Department of Clinical Psychology and Psychotherapy, Ulm University, Germany.
Psychology with focus on Quantitative Methods, Universität Hamburg, Germany.
J Affect Disord. 2025 Jan 1;368:615-632. doi: 10.1016/j.jad.2024.09.055. Epub 2024 Sep 14.
While the efficacy of digital interventions for the treatment of depression is well established, comprehensive knowledge on how therapeutic changes come about is still limited. This systematic review aimed to provide an overview of research on change mechanisms in digital interventions for depression and meta-analytically evaluate indirect effects of potential mediators.
The databases CENTRAL, Embase, MEDLINE, and PsycINFO were systematically searched for randomized controlled trials investigating mediators of digital interventions for adults with depression. Two reviewers independently screened studies for inclusion, assessed study quality and categorized potential mediators. Indirect effects were synthesized with a two-stage structural equation modeling approach (TSSEM).

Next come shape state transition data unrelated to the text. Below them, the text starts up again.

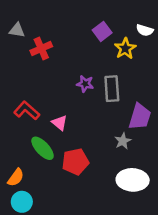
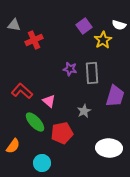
gray star: (123, 141) -> (84, 111), moved
cyan circle: (22, 202) -> (42, 163), moved

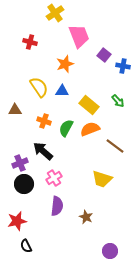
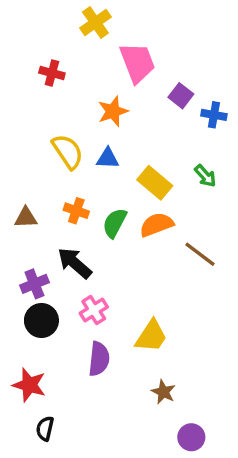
brown triangle: (15, 110) -> (26, 218), moved
yellow trapezoid: (102, 179) -> (151, 336), moved, turned -75
brown star: (86, 217) -> (163, 392), moved
red star: (17, 221) -> (29, 385), turned 30
black semicircle: (26, 246) -> (45, 429), turned 40

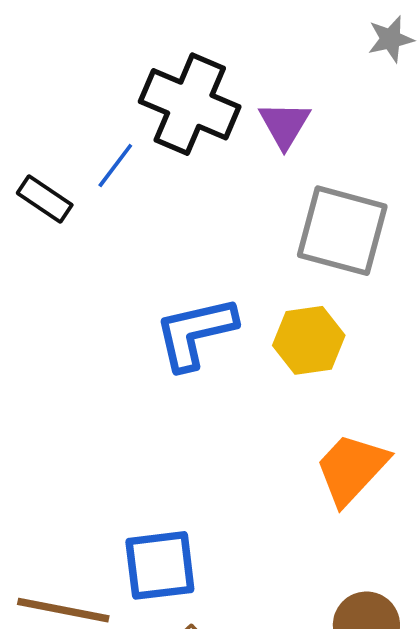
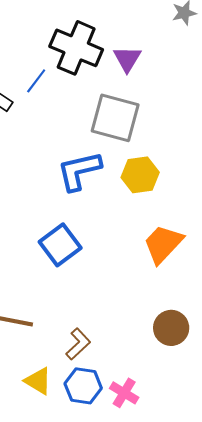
gray square: (342, 231) -> (115, 118), moved
blue square: (160, 565) -> (60, 245), moved, turned -30

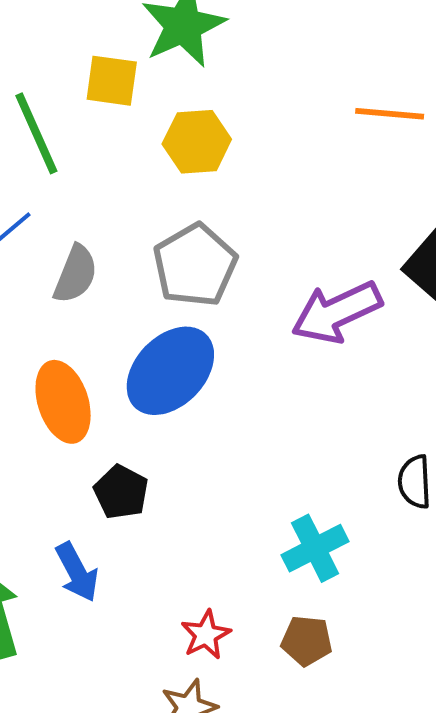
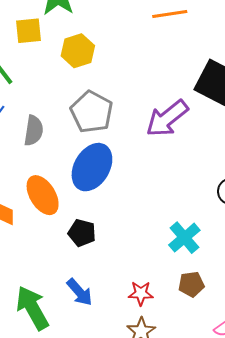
blue arrow: (77, 572) -> (80, 292), moved
red star: (206, 635) -> (141, 293), turned -30

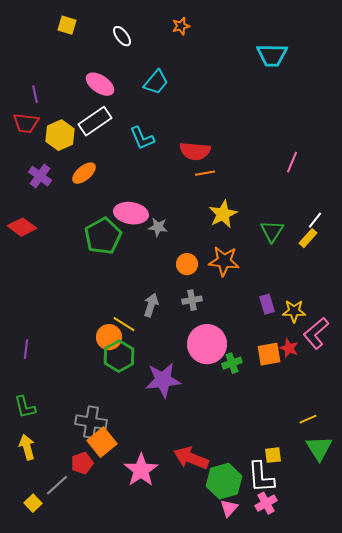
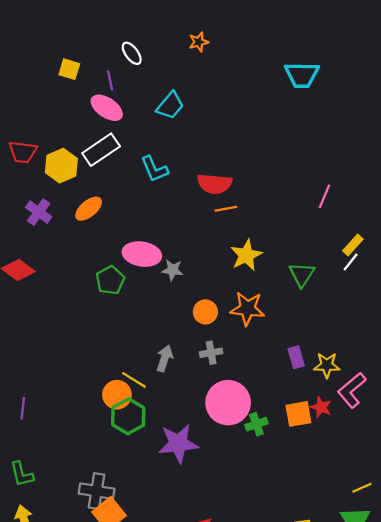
yellow square: (67, 25) -> (69, 69), moved
purple line: (35, 94) -> (110, 81), moved
green pentagon: (103, 236) -> (110, 280), size x0.7
yellow rectangle: (308, 238) -> (353, 245), moved
yellow line: (308, 419) -> (362, 488), moved

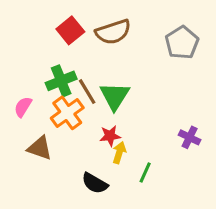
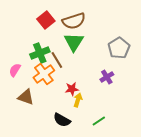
gray pentagon: (182, 43) -> (119, 48), moved
green triangle: (115, 96) -> (74, 42), moved
purple cross: (190, 137) -> (107, 77), moved, turned 32
green line: (145, 173) -> (99, 121), moved, turned 32

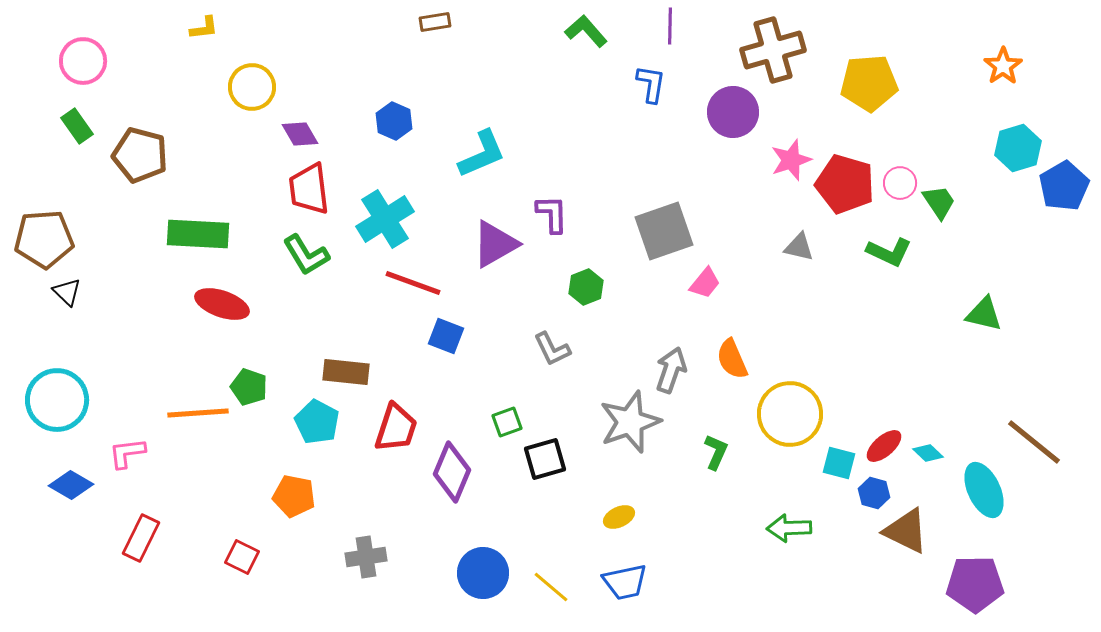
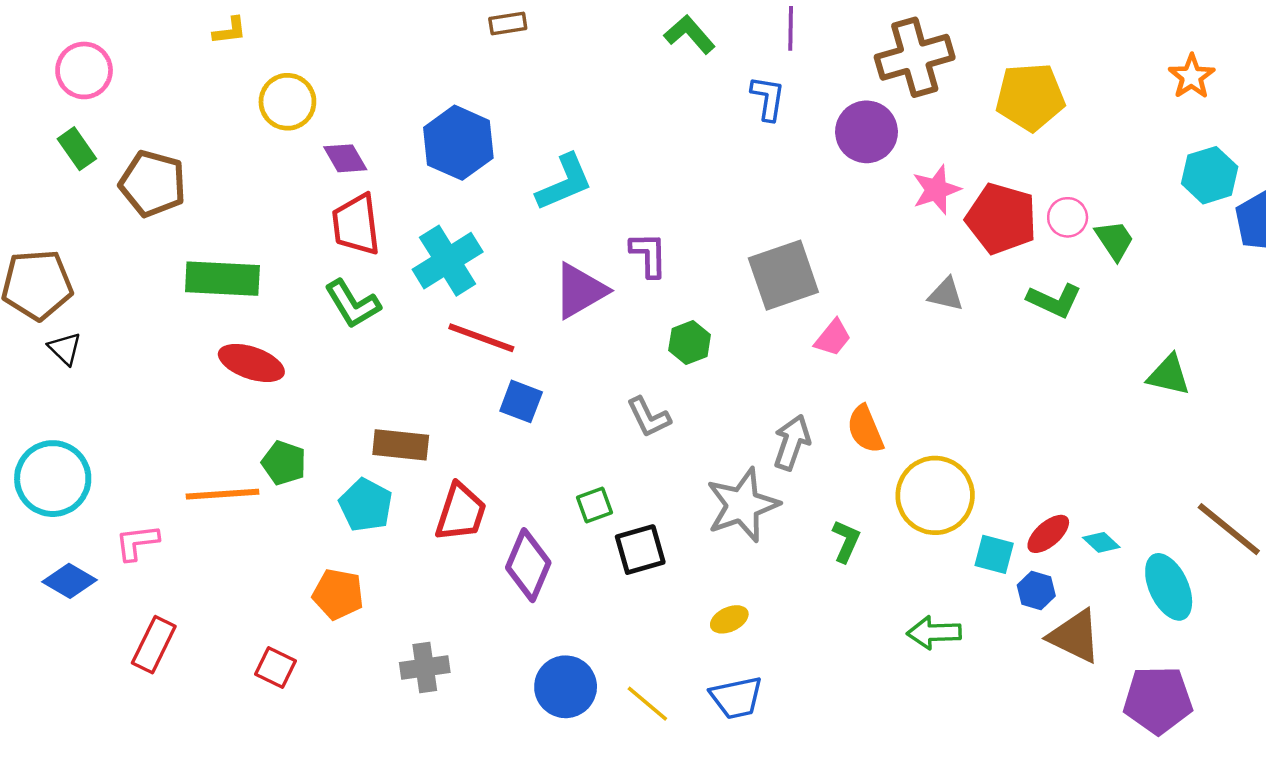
blue hexagon: (394, 121) -> (458, 143), size x1.6

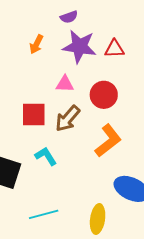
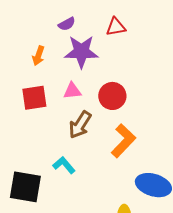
red triangle: (114, 49) -> (116, 27), moved
red square: (34, 114) -> (34, 98), moved

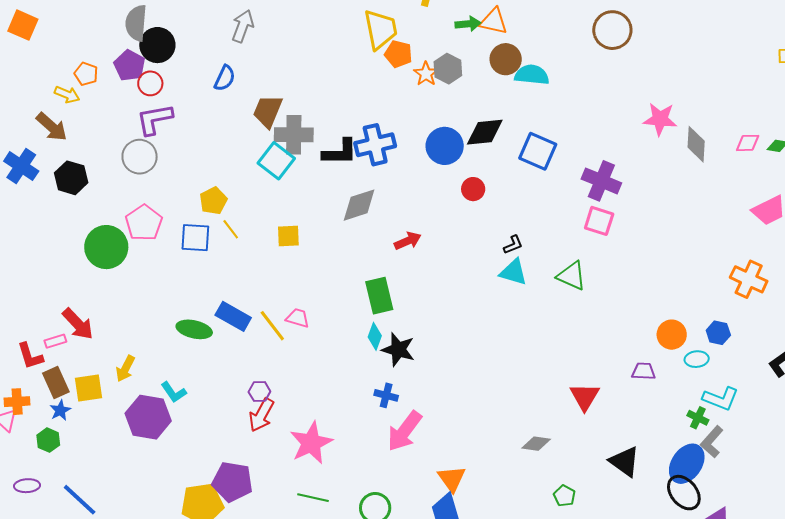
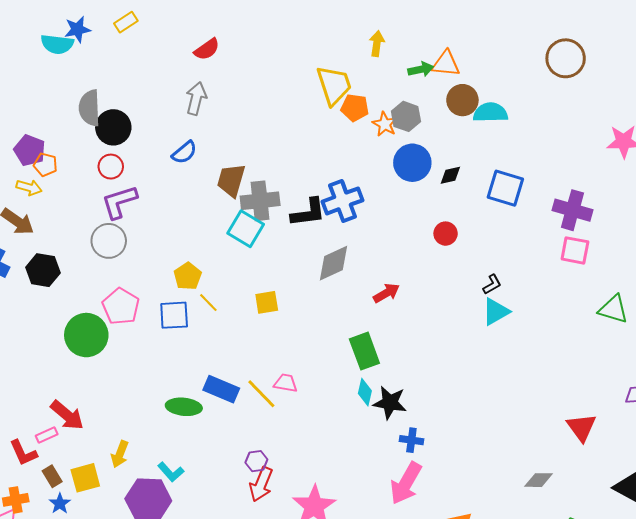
purple pentagon: (129, 66) -> (30, 150), moved
blue semicircle: (225, 78) -> (184, 153), turned 32
black diamond: (485, 132) -> (450, 175), size x0.6
blue circle: (445, 146) -> (412, 163), moved
cyan triangle: (514, 272) -> (496, 312), turned -40
green triangle: (572, 276) -> (613, 309), moved
brown rectangle: (56, 383) -> (52, 476), size x0.7
blue cross: (386, 395) -> (411, 440), moved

Overall, 25 trials (8110 participants) investigating 84 potential mediators were identified, of which attentional (8 %), self-related (6 %), biophysiological (6 %), affective (5 %), socio-cultural (2 %) and motivational (1 %) variables were the scope of this study. TSSEM revealed significant mediation effects for combined self-related variables (ab = -0.098; 95 %-CI: [-0.150, -0.051]), combined biophysiological variables (ab = -0.073; 95 %-CI: [-0.119, -0.025]) and mindfulness (ab = -0.042; 95 %-CI: [-0.080, -0.015]). Meta-analytical evaluations of the other three domains were not feasible.
Methodological shortcomings of the included studies, the considerable heterogeneity and the small number of investigated variables within domains limit the generalizability of the results.

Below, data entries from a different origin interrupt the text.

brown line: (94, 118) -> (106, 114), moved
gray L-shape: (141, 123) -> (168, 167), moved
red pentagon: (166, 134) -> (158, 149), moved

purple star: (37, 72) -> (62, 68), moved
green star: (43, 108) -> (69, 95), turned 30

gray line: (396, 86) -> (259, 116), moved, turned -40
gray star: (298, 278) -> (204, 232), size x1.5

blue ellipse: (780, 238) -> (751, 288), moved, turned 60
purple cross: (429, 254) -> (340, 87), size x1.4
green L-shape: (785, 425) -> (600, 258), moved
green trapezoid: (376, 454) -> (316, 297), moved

The findings further the understanding of potential change mechanisms in digital interventions for depression and highlight recommendations for future process research, such as the consideration of temporal precedence and experimental manipulation of potential mediators, as well as the application of network approaches.
虽然数字干预措施治疗抑郁症的疗效已得到充分证实,但对于治疗变化的发生机制仍知之甚少。本系统评价旨在概述数字干预措施治疗抑郁症的研究变化机制,并对潜在中介因素进行元分析评估间接效应。
系统检索 CENTRAL、Embase、MEDLINE 和 PsycINFO 数据库,以调查针对患有抑郁症的成年人的数字干预措施的中介因素的随机对照试验。两名评审员独立筛选研究纳入情况,评估研究质量并对潜在中介因素进行分类。使用两阶段结构方程建模方法(TSSEM)综合间接效应。
总体而言,共确定了 25 项研究(8110 名参与者),涉及 84 个潜在的中介因素,其中注意力(8%)、自我相关(6%)、生物生理(6%)、情感(5%)、社会文化(2%)和动机(1%)变量是本研究的范围。TSSEM 显示综合自我相关变量(ab=-0.098;95%-CI:[-0.150,-0.051])、综合生物生理变量(ab=-0.073;95%-CI:[-0.119,-0.025])和正念(ab=-0.042;95%-CI:[-0.080,-0.015])存在显著的中介效应。其他三个领域的元分析评估不可行。
纳入研究的方法学缺陷、相当大的异质性以及各个领域内被调查变量的数量有限,限制了结果的普遍性。
这些发现进一步了解了数字干预措施治疗抑郁症的潜在变化机制,并强调了对未来过程研究的建议,例如考虑潜在中介因素的时间优先顺序和实验操纵,以及应用网络方法。